Applying SAGA pattern in situations where immediate feedback to user is required - cqrs

Imagine there is an app where a user has a wallet which they can top it up with cash, cash it out or make purchases from an external system, when the user creates a new purchase order, we first deduct the amount from the user’s wallet. Then send an API call to the external API saying the user purchased these items and we get a response back from the merchant on whether the purchase was successful or not. If the purchase was not successful, we would refund the amount to the user’s wallet on our system. However, one key note here is that the merchant purchase API endpoint could return error responses that are domain errors (user is not registered, user has been deactivated, purchase is less than minimum allowed amount or above maximum amount) and the user gets an immediate confirmation response on whether the transaction was successful or not, and if not, we show the user the failure reason we got from the external API
I’d like to apply saga to the flow above but there are some challenges
Let’s say we’re going to be using a message broker (Kafka, rabbitmq) for async saga flow, how do we return a response to the user on whether the transaction was successful or not? The async transaction could fail for any reason, and if it fails it might take a while to process retries or even rollbacks in the background.
And even if we were able to let’s say notify the front-end/user of the result using something like webhooks where we push data to the client. What happens on timeouts or technical failures? Since the flow is async, it could take either a second or an hour to finish. Meanwhile what should the user see? If we show a timeout error, the user could retry the request and end up with 2 requests in pending state that will be processed later on but the user’s intention was only to make one.
I cannot show the user a successful message like “Purchase created” then notify them later on for two reasons:
The external API returns domain errors a lot of the time. And their response is immediate. So it won’t make sense for the user to see this response message then immediately get a notification about the failure
The user must be able to see the error message returned by the external API
How do we solve this? The main reason behind attempting to solve it with saga is to ensure consistency and retry on failure, but given that, how do we handle user interaction?

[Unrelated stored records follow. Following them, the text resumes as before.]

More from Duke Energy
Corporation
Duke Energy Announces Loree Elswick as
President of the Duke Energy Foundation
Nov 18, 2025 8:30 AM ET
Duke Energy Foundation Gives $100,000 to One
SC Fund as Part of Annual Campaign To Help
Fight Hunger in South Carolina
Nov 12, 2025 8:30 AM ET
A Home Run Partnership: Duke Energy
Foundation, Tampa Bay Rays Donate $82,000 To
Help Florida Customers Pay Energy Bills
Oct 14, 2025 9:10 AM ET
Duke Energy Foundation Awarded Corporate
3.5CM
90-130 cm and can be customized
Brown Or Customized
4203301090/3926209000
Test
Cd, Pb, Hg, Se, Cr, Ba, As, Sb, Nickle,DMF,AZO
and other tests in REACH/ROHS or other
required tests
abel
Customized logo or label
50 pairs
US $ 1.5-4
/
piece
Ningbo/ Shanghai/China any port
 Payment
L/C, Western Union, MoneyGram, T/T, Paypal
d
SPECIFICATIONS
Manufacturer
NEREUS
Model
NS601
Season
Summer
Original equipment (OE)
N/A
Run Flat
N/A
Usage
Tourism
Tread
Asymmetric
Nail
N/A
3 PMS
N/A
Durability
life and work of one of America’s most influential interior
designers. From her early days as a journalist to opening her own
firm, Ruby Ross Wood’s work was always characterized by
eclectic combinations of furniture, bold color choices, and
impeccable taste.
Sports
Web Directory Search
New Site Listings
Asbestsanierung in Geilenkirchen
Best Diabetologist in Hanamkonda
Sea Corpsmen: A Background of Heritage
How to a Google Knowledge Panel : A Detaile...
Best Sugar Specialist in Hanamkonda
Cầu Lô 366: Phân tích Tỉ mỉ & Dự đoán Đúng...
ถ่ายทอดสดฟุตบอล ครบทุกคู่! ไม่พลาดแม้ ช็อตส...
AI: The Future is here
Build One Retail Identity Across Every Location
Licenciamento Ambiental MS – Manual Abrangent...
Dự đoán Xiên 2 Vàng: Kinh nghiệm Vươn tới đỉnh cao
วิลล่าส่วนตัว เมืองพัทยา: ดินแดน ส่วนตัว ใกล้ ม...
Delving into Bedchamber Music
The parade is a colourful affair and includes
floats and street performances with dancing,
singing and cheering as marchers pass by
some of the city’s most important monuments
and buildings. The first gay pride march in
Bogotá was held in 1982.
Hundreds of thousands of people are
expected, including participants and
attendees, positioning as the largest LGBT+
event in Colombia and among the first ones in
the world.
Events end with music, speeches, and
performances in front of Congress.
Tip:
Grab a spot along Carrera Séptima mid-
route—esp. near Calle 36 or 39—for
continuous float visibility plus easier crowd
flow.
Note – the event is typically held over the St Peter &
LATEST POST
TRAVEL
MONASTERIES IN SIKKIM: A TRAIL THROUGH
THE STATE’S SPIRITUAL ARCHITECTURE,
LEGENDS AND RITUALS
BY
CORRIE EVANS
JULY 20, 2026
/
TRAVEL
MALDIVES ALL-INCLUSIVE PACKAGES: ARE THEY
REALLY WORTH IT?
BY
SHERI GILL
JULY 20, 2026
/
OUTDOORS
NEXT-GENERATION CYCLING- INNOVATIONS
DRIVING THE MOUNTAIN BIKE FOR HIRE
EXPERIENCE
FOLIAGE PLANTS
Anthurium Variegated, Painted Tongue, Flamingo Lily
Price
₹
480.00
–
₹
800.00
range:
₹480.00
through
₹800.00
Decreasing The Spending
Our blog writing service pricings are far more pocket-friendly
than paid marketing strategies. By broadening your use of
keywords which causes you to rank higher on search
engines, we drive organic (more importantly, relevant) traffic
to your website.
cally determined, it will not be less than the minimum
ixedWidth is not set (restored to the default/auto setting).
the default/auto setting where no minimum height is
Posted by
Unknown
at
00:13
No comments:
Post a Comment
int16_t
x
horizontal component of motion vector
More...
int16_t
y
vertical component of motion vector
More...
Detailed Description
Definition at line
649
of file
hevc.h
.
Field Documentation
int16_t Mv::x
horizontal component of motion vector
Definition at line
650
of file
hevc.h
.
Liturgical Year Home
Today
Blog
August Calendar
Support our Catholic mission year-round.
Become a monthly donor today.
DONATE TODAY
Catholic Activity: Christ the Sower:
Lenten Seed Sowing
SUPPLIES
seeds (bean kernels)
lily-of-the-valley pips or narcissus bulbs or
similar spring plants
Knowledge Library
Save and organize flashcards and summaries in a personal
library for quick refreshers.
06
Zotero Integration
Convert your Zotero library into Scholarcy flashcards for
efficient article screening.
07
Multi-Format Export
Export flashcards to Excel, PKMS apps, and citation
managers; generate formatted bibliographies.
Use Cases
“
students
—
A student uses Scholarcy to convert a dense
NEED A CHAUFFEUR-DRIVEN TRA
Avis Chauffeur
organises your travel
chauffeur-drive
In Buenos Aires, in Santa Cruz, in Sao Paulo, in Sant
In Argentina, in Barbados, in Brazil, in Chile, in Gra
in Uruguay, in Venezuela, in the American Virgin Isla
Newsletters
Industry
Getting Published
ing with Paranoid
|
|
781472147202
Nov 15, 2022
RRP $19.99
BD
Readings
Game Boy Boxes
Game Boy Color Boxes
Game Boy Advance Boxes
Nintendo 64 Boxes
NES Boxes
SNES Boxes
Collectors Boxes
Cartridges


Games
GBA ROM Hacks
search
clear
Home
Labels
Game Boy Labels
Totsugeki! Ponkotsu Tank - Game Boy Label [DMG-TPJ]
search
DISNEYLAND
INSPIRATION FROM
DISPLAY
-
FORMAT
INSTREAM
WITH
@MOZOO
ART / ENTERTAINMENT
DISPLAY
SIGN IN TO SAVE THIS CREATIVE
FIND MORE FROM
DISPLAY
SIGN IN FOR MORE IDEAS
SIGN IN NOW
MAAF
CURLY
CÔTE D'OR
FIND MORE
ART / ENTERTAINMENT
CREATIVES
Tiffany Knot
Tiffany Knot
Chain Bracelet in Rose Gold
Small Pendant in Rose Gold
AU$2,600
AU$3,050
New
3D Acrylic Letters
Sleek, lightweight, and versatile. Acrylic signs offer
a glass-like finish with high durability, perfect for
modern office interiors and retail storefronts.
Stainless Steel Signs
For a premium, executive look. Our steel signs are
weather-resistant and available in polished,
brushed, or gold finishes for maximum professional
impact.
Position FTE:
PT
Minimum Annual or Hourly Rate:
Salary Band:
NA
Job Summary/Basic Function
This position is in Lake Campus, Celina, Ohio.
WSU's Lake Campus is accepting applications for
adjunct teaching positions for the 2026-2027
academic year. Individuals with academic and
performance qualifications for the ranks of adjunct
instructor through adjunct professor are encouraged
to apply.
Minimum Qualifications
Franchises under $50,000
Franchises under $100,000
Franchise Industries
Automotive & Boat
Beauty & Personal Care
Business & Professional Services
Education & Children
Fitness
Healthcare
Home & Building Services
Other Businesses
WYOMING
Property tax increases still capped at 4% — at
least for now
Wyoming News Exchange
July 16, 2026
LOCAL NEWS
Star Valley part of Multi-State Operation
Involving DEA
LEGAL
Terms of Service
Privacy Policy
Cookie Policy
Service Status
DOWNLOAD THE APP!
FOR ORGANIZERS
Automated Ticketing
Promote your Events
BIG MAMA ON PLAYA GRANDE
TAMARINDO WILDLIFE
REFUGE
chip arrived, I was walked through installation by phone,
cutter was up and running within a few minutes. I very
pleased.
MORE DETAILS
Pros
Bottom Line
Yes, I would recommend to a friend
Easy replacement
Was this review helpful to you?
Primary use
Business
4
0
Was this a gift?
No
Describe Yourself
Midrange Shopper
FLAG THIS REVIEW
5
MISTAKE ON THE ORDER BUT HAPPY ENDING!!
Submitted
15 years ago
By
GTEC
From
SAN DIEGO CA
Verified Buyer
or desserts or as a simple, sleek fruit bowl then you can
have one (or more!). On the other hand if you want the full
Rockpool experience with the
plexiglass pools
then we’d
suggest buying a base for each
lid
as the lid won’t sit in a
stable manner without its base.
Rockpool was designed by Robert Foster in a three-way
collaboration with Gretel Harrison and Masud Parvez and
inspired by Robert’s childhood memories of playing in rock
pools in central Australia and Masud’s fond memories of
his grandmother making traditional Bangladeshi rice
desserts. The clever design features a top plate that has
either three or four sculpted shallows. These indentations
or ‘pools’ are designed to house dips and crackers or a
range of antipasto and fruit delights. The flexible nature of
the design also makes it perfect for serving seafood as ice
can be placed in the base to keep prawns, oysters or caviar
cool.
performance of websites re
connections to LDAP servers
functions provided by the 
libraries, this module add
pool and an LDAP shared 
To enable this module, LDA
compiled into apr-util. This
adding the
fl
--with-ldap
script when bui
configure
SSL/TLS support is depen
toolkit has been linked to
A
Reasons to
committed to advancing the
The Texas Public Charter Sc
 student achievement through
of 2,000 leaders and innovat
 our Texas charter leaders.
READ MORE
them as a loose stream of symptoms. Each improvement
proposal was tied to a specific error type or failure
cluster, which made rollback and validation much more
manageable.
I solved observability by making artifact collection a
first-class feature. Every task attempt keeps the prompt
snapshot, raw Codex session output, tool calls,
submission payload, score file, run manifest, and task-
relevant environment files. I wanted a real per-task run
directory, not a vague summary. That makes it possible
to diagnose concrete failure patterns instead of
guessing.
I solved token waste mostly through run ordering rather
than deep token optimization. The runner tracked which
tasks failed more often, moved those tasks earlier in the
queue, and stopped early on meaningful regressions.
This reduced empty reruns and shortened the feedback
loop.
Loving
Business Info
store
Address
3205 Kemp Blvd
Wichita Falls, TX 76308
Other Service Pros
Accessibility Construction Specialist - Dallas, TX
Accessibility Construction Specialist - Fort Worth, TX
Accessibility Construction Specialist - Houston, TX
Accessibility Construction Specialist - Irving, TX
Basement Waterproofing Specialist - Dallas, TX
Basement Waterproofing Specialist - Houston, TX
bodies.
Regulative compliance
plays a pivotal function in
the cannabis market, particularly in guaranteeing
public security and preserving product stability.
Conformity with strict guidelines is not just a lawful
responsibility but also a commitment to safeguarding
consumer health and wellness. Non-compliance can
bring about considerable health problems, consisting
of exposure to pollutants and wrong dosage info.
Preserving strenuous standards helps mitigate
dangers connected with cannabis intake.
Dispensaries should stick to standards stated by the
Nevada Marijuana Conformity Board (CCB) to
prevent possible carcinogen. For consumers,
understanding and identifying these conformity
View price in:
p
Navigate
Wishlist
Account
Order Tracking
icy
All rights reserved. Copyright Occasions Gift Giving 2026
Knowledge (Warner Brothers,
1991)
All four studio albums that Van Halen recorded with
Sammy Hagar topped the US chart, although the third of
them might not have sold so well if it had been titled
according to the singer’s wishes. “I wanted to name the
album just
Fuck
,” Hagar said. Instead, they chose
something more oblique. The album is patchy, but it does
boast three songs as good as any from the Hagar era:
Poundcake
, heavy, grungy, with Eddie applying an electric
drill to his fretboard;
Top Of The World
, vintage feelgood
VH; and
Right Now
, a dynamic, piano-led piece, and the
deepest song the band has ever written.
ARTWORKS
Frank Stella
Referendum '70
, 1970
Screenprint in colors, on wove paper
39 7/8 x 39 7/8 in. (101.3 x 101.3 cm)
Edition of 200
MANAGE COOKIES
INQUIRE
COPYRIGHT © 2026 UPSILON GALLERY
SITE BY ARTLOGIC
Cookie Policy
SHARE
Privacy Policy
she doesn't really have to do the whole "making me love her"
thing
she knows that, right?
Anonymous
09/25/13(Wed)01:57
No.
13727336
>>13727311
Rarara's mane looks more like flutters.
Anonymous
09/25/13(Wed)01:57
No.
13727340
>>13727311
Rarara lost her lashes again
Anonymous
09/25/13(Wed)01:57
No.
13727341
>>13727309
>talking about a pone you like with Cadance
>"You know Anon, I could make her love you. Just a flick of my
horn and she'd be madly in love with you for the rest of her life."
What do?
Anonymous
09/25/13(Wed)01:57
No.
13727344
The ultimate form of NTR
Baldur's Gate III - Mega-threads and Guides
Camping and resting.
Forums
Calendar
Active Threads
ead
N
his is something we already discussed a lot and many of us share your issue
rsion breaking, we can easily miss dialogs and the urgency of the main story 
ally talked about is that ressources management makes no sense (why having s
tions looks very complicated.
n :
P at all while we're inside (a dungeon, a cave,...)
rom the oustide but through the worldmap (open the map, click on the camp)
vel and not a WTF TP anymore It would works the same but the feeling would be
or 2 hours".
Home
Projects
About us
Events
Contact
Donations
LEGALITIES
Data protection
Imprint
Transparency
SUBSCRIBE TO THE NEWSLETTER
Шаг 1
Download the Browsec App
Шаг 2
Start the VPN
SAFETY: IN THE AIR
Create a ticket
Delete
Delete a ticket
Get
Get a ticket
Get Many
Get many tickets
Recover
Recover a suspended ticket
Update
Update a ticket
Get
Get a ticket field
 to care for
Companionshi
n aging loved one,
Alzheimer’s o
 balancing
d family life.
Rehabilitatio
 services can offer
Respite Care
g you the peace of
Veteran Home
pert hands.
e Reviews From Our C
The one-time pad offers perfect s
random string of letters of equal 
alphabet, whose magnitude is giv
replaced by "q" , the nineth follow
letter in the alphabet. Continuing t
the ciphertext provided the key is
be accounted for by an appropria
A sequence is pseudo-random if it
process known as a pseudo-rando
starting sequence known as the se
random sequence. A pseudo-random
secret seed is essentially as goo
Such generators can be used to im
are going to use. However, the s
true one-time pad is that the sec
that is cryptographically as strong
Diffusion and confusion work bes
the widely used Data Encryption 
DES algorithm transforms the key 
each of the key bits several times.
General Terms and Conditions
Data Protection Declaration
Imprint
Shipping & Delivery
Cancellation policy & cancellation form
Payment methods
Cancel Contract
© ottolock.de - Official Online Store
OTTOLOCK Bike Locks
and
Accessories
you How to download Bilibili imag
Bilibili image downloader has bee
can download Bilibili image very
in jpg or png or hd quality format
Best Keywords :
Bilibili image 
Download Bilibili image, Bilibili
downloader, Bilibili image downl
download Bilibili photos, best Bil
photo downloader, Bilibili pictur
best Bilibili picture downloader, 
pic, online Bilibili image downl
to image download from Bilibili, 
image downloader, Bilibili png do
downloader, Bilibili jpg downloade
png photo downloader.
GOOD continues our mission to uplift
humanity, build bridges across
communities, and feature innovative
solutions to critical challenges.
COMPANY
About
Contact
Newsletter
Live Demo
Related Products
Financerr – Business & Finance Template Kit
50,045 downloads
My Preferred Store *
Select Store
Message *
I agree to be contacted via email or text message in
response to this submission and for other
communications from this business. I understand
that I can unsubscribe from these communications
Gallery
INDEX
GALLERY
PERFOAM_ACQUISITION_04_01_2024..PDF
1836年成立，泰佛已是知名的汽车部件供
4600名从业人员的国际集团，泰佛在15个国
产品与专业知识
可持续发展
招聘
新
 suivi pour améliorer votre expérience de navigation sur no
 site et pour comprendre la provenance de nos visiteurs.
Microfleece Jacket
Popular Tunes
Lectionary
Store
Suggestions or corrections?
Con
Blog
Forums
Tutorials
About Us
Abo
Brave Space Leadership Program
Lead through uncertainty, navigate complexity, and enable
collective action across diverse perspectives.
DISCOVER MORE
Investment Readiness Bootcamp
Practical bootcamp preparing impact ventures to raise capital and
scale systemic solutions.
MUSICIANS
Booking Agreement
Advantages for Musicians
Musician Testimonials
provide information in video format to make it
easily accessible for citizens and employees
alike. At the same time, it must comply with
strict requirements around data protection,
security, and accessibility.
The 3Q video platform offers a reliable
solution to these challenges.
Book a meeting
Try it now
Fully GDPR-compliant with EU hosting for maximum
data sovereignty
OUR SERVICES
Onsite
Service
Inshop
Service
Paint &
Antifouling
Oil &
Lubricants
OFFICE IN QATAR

This is how I would solve this through temporal.io open source project:
Synchronously (waiting for completion) execute a workflow when a user creates the purchase order.
Workflow deducts the purchase amount from the user's wallet
Workflow calls the external API
If the API call completes without failure complete the workflow. This unblocks the synchronous call from (1) and shows the status to the user.
If the API call fails start (without waiting for the result) another workflow that implements the rollback.
Fail the original workflow. This returns the failure to the caller at (1). This allows showing the error to the user.
The rollback workflow executes the rollback logic as long as needed.
Here is the implementation of the above logic using Java SDK. Other supported SDKs are Go, Typescript/Javascript, Python, PHP.
public class PurchaseWorkflowImpl implements PurchaseWorkflow {
private final ActivityOptions options =
ActivityOptions.newBuilder().setStartToCloseTimeout(Duration.ofSeconds(10)).build();
private final Activities activities = Workflow.newActivityStub(Activities.class, options);
#Override
public void purchase(String accountId, Money amount, List<Item> items) {
WalletUpdate walletUpdate = activities.deductFromWallet(accountId, amount);
try {
activities.notifyItemsPurchased(accountId, items);
} catch (ActivityFailure e) {
// Create stub used to start a child workflow.
// ABANDON tells child to keep running after the parent completion.
RollbackWalletUpdate rollback =
Workflow.newChildWorkflowStub(
RollbackWalletUpdate.class,
ChildWorkflowOptions.newBuilder()
.setParentClosePolicy(ParentClosePolicy.PARENT_CLOSE_POLICY_ABANDON)
.build());
// Start rollbackWalletUpdate child workflow without blocking.
Async.procedure(rollback::rollbackWalletUpdate, walletUpdate);
// Wait for the child to start.
Workflow.getWorkflowExecution(rollback).get();
// Fail workflow.
throw e;
}
}
}
The code that synchronously executes workflow
PurchaseWorkflow purchaseWorkflow =
workflowClient.newWorkflowStub(PurchaseWorkflow.class, options);
// Blocks until workflow completion.
purchaseWorkflow.purchase(accountId, items);
Note that Temporal ensures that the code of the workflow keeps running as if nothing happened in the presence of various types of failures including process crashes. So all the fault tolerance aspects are taken care of automatically.

Related

Continuous request throwing with Flutter

After saving a data, I wait for the confirmation of the opposite server. With a different endpoint, I want to constantly check this server's approval check in the background. I want to send requests continuously until the transaction is approved and when it is approved, I want to take action. How can I make a request to a persistent endpoint?
From which sources should I get help, if there are examples, I would like to examine them.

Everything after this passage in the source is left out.